Gerwig’s film enlists an A-List set of musicians, from Lizzo to Nicki Minaj & Ice Spice, imbuing her world with some of the best musical talent working today. These are then deployed in place of a typical score; Dua Lipa’s ‘Dance The Night Away’ drives a show-stopping dance early in the work, while Billie Eilish’s ‘What Was I Made For’ embellishes its bittersweet denouement. Consequently, Barbieland feels more like a music video than the set of a drama, and this is absolutely to its credit. Despite featuring only a single conventional musical number, it feels otherworldly in a way that few fantasy spaces do, with lyrical dialogue and a greatest hits playlist combining nicely with an editing style leaning heavily on montage and an all-plastic set that never tries to be anything but a stage. In short, Barbieland is a triumph, and a testament to Gerwig’s power as one of our great mainline directors.

It is at once deftly bold and slightly disappointing then, that the central conceit of Barbie is the infection of this fantasy with elements of real world mundanity. Some of these are played for laughs, such as Ken’s discovery and subsequent disappointment in the patriarchy, while other subplots like the mother-daughter melodrama between Gloria and Sacha feel much too rote for a film as otherwise audacious as this one. The fish out of water comedy that Gerwig mines from bringing Barbie and Ken to our world is largely effective, but distracts from its incredible achievements elsewhere. Whereas Act One is the stuff of Powell & Pressburger’s dreams, Act Two owes more to the likes of Elf (with Will Ferrell’s casting as a Mattel CEO feeling particularly pointed).

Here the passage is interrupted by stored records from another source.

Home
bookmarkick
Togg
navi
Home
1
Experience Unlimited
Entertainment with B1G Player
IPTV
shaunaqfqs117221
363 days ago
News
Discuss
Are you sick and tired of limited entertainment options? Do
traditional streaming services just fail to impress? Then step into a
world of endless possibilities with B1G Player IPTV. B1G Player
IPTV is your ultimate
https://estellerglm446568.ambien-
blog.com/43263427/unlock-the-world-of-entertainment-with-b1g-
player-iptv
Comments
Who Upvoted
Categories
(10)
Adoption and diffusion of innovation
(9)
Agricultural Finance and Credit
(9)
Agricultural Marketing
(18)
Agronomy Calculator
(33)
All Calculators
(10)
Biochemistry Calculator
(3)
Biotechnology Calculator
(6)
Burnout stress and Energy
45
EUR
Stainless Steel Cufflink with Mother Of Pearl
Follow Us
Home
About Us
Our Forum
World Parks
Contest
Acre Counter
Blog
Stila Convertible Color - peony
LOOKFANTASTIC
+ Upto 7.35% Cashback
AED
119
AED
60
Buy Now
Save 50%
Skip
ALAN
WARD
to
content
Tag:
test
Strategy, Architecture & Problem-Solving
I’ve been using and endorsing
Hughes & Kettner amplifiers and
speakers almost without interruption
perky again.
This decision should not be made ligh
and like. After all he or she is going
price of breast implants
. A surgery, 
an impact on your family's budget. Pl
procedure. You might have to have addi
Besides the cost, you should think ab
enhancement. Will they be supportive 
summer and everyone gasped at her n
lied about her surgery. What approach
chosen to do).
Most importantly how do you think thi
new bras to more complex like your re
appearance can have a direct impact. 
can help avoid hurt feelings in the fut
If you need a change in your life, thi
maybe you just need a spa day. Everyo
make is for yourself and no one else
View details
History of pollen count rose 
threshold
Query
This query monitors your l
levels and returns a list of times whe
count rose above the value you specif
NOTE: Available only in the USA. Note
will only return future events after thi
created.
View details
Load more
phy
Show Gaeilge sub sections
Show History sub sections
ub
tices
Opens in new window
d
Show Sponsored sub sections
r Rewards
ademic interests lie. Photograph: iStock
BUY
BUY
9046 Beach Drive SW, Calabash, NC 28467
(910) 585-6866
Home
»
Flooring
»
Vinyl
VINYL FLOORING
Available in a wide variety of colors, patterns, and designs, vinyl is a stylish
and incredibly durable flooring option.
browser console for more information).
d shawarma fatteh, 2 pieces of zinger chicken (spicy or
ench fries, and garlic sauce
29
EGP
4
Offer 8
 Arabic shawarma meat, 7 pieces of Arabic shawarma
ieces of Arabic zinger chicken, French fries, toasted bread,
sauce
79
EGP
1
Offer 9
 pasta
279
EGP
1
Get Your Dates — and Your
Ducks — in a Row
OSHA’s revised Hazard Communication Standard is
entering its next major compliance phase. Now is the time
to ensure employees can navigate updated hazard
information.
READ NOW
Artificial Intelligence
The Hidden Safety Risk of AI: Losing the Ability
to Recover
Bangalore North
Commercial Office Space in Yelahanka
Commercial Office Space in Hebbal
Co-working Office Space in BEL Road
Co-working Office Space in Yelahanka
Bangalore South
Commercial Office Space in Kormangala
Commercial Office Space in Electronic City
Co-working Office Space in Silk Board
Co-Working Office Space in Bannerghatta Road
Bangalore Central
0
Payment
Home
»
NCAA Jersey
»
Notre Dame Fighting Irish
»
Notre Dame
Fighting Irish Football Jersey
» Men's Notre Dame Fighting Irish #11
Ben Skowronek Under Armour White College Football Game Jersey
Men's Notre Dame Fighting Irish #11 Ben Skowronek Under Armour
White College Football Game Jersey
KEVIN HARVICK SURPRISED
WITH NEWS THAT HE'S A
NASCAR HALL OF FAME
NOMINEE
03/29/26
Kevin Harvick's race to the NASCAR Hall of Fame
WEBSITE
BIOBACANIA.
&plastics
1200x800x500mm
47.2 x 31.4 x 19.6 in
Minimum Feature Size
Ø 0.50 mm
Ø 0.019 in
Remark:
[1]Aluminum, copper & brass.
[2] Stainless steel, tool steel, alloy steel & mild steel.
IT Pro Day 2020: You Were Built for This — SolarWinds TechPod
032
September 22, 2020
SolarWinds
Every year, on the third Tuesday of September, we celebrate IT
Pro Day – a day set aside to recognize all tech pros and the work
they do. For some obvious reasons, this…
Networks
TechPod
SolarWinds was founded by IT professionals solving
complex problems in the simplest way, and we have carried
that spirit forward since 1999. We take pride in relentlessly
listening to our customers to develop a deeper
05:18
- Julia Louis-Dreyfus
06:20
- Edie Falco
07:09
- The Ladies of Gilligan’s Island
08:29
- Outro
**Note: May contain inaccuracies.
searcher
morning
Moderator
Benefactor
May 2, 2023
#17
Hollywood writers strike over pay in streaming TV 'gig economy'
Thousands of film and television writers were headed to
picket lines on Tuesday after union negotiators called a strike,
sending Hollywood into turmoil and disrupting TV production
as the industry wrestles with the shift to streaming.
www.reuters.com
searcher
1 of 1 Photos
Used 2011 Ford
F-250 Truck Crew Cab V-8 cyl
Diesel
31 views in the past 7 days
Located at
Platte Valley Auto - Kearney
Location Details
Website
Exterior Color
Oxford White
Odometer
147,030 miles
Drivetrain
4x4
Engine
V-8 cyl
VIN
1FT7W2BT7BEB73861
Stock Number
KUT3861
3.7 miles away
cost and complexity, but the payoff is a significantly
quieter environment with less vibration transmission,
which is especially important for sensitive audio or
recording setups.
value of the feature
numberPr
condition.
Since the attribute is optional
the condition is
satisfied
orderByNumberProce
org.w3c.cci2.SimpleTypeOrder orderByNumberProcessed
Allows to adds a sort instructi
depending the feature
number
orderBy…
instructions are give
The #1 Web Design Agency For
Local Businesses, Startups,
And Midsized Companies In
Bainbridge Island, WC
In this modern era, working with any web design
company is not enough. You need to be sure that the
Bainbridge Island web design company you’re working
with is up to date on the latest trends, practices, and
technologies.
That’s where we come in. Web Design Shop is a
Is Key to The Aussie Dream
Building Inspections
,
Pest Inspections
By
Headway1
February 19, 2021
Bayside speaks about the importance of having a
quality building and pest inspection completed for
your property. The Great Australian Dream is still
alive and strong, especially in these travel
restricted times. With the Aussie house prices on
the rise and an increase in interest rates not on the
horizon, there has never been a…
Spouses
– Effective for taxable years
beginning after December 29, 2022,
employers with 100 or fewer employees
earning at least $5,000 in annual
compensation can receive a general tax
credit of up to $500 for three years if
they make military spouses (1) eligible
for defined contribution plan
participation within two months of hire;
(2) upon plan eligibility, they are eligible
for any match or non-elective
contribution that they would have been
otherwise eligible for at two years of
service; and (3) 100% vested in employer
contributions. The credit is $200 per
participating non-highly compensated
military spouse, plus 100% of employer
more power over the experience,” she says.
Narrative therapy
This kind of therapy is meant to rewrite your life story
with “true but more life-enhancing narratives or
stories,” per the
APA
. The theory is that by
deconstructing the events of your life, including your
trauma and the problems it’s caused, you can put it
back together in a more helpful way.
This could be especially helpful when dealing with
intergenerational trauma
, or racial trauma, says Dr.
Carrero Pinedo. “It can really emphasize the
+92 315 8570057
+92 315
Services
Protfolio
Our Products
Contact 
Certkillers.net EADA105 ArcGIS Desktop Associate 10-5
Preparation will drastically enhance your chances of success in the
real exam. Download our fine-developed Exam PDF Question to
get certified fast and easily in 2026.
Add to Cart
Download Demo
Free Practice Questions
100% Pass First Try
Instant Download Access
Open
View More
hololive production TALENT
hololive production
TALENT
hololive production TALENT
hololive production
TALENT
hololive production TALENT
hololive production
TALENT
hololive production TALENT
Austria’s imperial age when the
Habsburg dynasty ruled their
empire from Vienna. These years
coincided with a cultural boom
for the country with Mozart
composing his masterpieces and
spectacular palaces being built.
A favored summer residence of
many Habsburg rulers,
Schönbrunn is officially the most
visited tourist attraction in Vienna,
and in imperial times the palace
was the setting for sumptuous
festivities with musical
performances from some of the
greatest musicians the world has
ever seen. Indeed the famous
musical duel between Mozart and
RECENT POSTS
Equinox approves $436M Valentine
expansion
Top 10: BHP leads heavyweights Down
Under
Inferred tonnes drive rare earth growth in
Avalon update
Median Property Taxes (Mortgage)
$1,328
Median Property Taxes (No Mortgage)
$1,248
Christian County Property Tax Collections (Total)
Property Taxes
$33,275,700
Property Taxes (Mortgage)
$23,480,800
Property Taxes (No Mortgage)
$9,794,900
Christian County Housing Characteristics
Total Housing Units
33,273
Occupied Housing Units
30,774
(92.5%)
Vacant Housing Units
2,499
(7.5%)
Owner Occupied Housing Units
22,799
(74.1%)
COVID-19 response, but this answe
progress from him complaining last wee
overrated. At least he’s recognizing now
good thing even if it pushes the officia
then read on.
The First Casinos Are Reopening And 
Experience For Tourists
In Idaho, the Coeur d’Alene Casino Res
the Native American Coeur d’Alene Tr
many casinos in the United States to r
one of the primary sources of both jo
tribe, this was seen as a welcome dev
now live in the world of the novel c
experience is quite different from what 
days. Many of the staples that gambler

Anchoring us through all of this are the performances from Margot Robbie and Ryan Gosling, both of whom give everything to their roles and sustain the film through even its most tonally confused moments. Gosling is getting deserved praise for his turn as the most endearing of toxic mansplainers, but Robbie’s turn is the heart and soul of Barbie, as Gerwig encourages from her the captivating aura of a true movie star. Even at her most exuberant, there is a muted sadness in the eyes of Robbie’s ‘Stereotypical Barbie’, and likewise there is always a spark of hope flickering when she's at her most upset. It is the kind of performance so clear-cut and inviting that despite the character’s more complex and existential elements, her journey is one instantly comprehensible to adults and children alike. Gerwig and Baumbach’s script is written for those aged 12 and up, but Robbie’s performance really makes this a film for everyone.

Many have wondered what drew Gerwig to such a commercial project as Barbie - and make no mistake, it is a commercial product even if it slips in the occasional self-deprecating gag - but what Warner Bros have empowered Gerwig to do here is express her cinephile knowledge on a scale worthy of her talents. In terms of theme and filmic innovation, Barbie is no downgrade from the likes of Lady Bird or Little Women, and there is no reason yet to believe that her upcoming Narnia collaborations with Netflix will fare any differently.


There are missteps here, as one can’t help but wish that Gerwig had fully invested in the world she and her collaborators so lovingly designed without the safety net of more ‘familiar’ real-world comedy, but the good certainly outweighs the bad, and Gerwig’s indisputable gift as an “actor’s director” affords enough substance to carry us through even its sloppier middle act. Barbie is a show-of-force for Gerwig as a studio director on par with popular auteurs like Christopher Nolan and Jordan Peele, and if she can do this with Barbieland there is no telling where she could go next.


Just so long as it isn’t that Polly Pocket movie, of course.